[Start of section]

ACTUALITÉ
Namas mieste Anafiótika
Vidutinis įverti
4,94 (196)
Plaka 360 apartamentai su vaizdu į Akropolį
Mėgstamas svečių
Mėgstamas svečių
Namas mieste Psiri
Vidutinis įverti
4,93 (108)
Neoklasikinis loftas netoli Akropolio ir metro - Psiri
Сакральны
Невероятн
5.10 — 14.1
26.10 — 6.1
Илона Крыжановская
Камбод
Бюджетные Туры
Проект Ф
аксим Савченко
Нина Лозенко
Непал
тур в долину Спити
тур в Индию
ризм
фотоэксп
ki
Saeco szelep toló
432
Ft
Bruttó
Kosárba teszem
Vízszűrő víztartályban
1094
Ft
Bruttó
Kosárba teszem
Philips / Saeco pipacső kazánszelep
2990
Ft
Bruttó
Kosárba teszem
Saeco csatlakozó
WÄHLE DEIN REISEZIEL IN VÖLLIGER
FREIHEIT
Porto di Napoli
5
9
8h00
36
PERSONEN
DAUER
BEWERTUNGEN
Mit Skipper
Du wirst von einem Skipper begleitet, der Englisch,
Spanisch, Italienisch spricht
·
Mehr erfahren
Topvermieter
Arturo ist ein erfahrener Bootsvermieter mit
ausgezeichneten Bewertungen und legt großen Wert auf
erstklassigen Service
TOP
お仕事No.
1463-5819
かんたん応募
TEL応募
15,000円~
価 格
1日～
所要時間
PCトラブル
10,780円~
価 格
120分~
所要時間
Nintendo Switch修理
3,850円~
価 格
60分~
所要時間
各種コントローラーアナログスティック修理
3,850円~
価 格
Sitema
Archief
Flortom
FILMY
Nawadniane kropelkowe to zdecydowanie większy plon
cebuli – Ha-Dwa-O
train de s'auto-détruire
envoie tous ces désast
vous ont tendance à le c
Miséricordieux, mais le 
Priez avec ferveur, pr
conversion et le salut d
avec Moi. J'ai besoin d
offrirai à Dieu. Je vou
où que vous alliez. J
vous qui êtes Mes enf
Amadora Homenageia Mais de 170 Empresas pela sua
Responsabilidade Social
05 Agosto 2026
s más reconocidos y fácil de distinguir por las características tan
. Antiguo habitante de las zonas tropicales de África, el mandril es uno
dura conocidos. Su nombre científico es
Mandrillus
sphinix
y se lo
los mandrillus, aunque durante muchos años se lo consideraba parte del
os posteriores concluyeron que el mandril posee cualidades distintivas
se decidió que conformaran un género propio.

[End of section]

▶ WORK ITEM
Where does the string "avec" occur in the data above? Copy every line that holds it.

▶ EXERCISE ANSWER
Priez avec ferveur, pr
avec Moi. J'ai besoin d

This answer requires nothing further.